Liberal leaning organizations have accused the resource center of advertising the abortion clinic as a way to talk pregnant women out of the procedure. But the organization provides a lot of information on them, including how to help families through them and referrals for where they can be performed.
The resource center is certainly no Parent Parenthood — and it makes clear that it would like women to exhaust their choices before choosing abortion.
But it’s also a stark contrast to the Right to Life of Michigan Educational Foundation, which received $25,000 from the Foundation. Its take on abortions: “Some choices aren’t worthy of a woman.”
Institute for Justice
Amount Donated: $35,000
The institute files and funds a variety of civil liberties lawsuits, including several defending school voucher and tax credit programs that help fund private school tuition.

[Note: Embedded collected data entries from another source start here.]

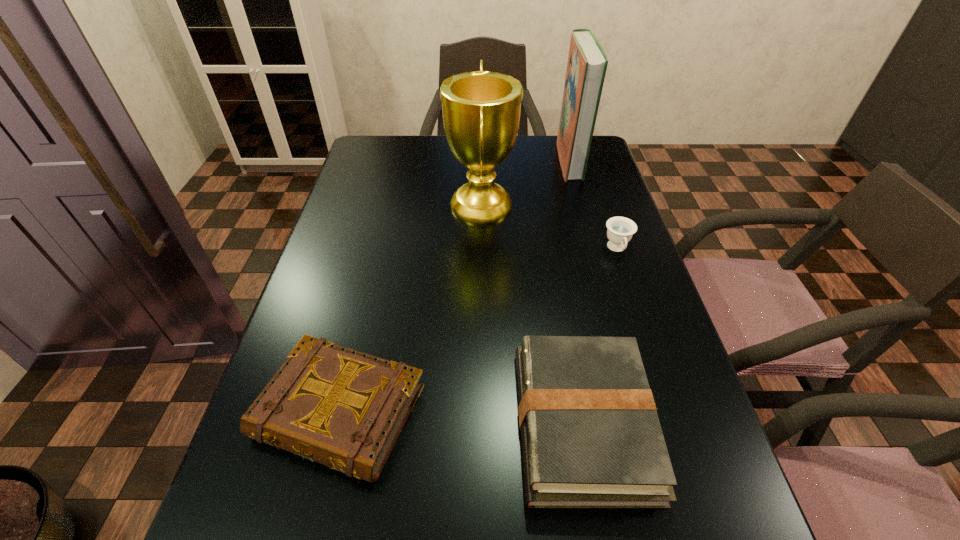 Find the location of a particular element. The width and height of the screenshot is (960, 540). vacant position located on the shiny surface of the award is located at coordinates (358, 206).

The height and width of the screenshot is (540, 960). What are the coordinates of `vacant space situated on the shiny surface of the award` in the screenshot? It's located at (362, 206).

This screenshot has height=540, width=960. Identify the location of free spot located 0.360m on the spine side of the second shortest hardback book. (316, 423).

Where is `free space located on the spine side of the second shortest hardback book`? Image resolution: width=960 pixels, height=540 pixels. free space located on the spine side of the second shortest hardback book is located at coordinates (434, 423).

You are a GUI agent. You are given a task and a screenshot of the screen. Output one action in this format:
    pyautogui.click(x=<x>, y=<y>)
    Task: Click on the free space located on the spine side of the second shortest hardback book
    
    Given the screenshot: What is the action you would take?
    pyautogui.click(x=361, y=423)

Image resolution: width=960 pixels, height=540 pixels. In order to click on vacant space located 0.260m on the side of the teacup with the handle in this screenshot , I will do `click(650, 350)`.

The image size is (960, 540). Find the location of `free space located on the right of the leftmost hardback book`. free space located on the right of the leftmost hardback book is located at coordinates pyautogui.click(x=511, y=412).

You are a GUI agent. You are given a task and a screenshot of the screen. Output one action in this format:
    pyautogui.click(x=<x>, y=<y>)
    Task: Click on the hardback book situated at the far edge
    The height and width of the screenshot is (540, 960).
    Given the screenshot: What is the action you would take?
    pyautogui.click(x=587, y=63)

Find the location of a particular element. The width and height of the screenshot is (960, 540). award positioned at the far edge is located at coordinates (481, 109).

Identify the location of object present at the left edge. point(345,409). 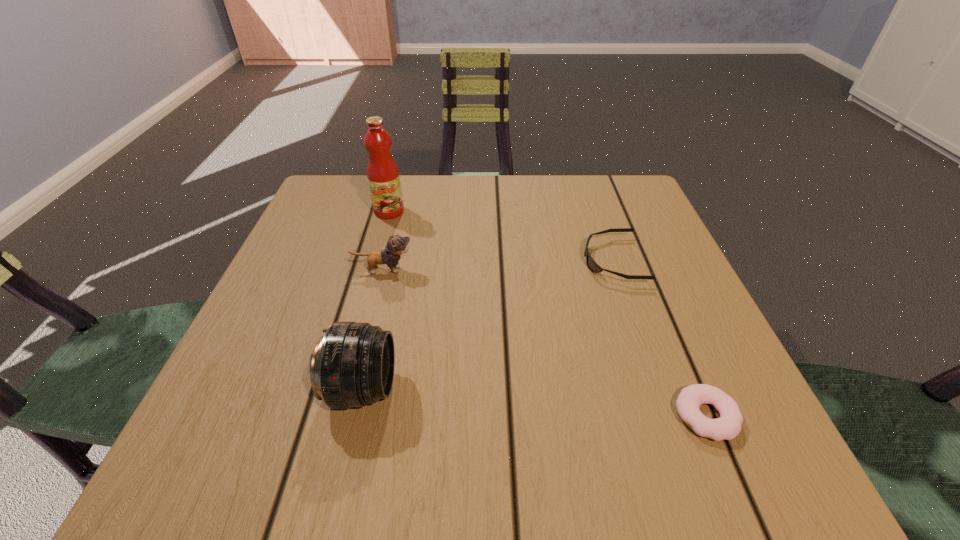 Identify the location of vacant space that satisfies the following two spatial constraints: 1. on the front-facing side of the doughnut; 2. on the left side of the sunglasses. The height and width of the screenshot is (540, 960). (667, 416).

This screenshot has width=960, height=540. Identify the location of vacant position in the image that satisfies the following two spatial constraints: 1. on the back side of the doughnut; 2. on the front-facing side of the kitten. (645, 270).

Find the location of a particular element. vacant point that satisfies the following two spatial constraints: 1. at the front element of the doughnut; 2. on the left side of the fourth shortest object is located at coordinates (356, 416).

This screenshot has height=540, width=960. Find the location of `free spot that satisfies the following two spatial constraints: 1. at the front element of the doughnut; 2. on the right side of the telephoto lens`. free spot that satisfies the following two spatial constraints: 1. at the front element of the doughnut; 2. on the right side of the telephoto lens is located at coordinates click(x=356, y=416).

Locate an element on the screen. This screenshot has height=540, width=960. free space that satisfies the following two spatial constraints: 1. on the front-facing side of the third tallest object; 2. on the right side of the doughnut is located at coordinates (347, 416). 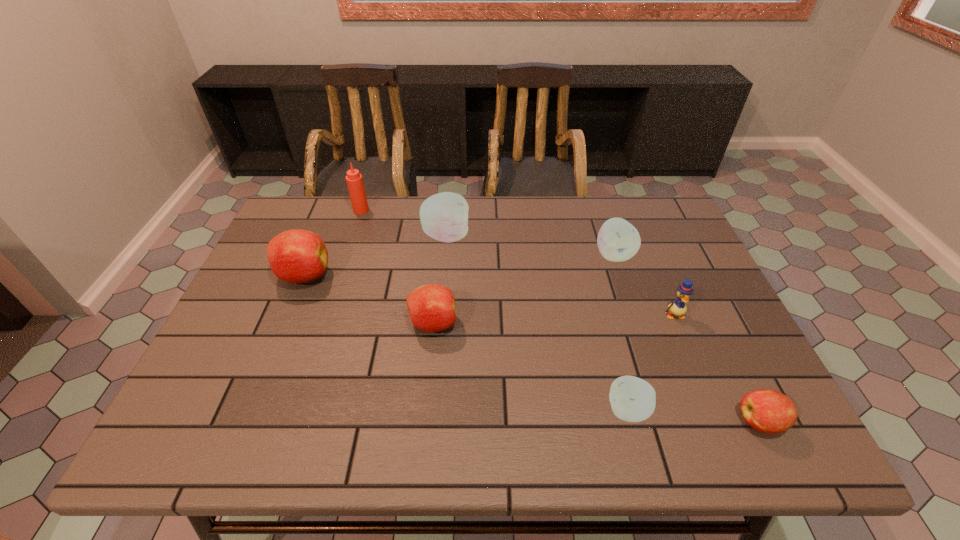 Find the location of `Tabasco sauce at the far edge`. Tabasco sauce at the far edge is located at coordinates (354, 179).

Where is `apple positioned at the far edge`? This screenshot has width=960, height=540. apple positioned at the far edge is located at coordinates (444, 216).

Where is `object located in the left edge section of the desktop`? This screenshot has height=540, width=960. object located in the left edge section of the desktop is located at coordinates (296, 256).

Where is `duckling present at the right edge`? The height and width of the screenshot is (540, 960). duckling present at the right edge is located at coordinates (678, 307).

Image resolution: width=960 pixels, height=540 pixels. I want to click on apple that is positioned at the right edge, so click(x=768, y=411).

Identify the location of object that is at the near right corner. The width and height of the screenshot is (960, 540). (768, 411).

Where is `vacant space at the far edge of the desktop`? The image size is (960, 540). vacant space at the far edge of the desktop is located at coordinates (361, 217).

Identify the location of free region at the near edge of the desktop. This screenshot has width=960, height=540. (610, 452).

In the image, there is a desktop. Find the location of `vacant space at the left edge`. vacant space at the left edge is located at coordinates (288, 332).

In the image, there is a desktop. Where is `free space at the far right corner`? free space at the far right corner is located at coordinates (666, 212).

Acton Institute for the Study of Religion and Liberty
Amount Donated: $155,000
The research organization describes its mission as the promotion of “a free and virtuous society characterized by individual liberty and sustained by religious principles.” It also publishes a journal.
Boy Scouts of America
Amount Donated: $305,000
The traditional Boy Scouts of America is undergoing its own evolution, admitting girls in the next two years.
Holland Rescue Mission
$201,000
What They Do: The Christian-based organization helps the homeless in the town where Ms. DeVos was born and raised. It offers a “wide range of Christ-driven services that address the root issues of homelessness to help restore and transform lives,” according to its website. The DeVos family funds dozens of organizations that help low-income families, and features prominently on its website the Inner City Christian Federation, which builds affordable housing in Grand Rapids.
Kids Hope USA
$235,000
Kids Hope USA organization pairs church members with at-risk kids, and it was Ms. DeVos’s door into the Grand Rapids Public School, where she served as a mentor for several years. It was through the program that she met a young woman named Angie a decade ago, who she still mentors today. Angie told The New York Times in May that it was difficult to watch Ms. DeVos be criticized in the media for not caring about people.
Embracing the Journey
$25,000<
The Georgia-based organization’s mission is to support Christian families that have lesbian, gay, bisexual or transsexual children. The organization’s mission is to “help reconcile the LGBTQ community and their families, while helping them move closer to Jesus Christ where they can experience healing and personal growth.” The organization is run by a couple who said they have “immersed themselves in the LGBTQ community,” since learning their son was gay 15 years ago. Their goal is to “embrace their journey and encourage them to love their children well,” according to their website.
Heraion Foundation
$30,000
The DeVos family helped to fund a little-known humanitarian effort to defeat the Islamic State, or ISIS — run largely out of a Brooklyn apartment. The Heraion Foundation, known as HERA, is a veteran-run nonprofit organization that started in 2015 to bring “a new full-spectrum approach to counter-extremist humanitarianism. A profile of the group said that when its founder was not on the ground in Iraq, he worked out of his apartment.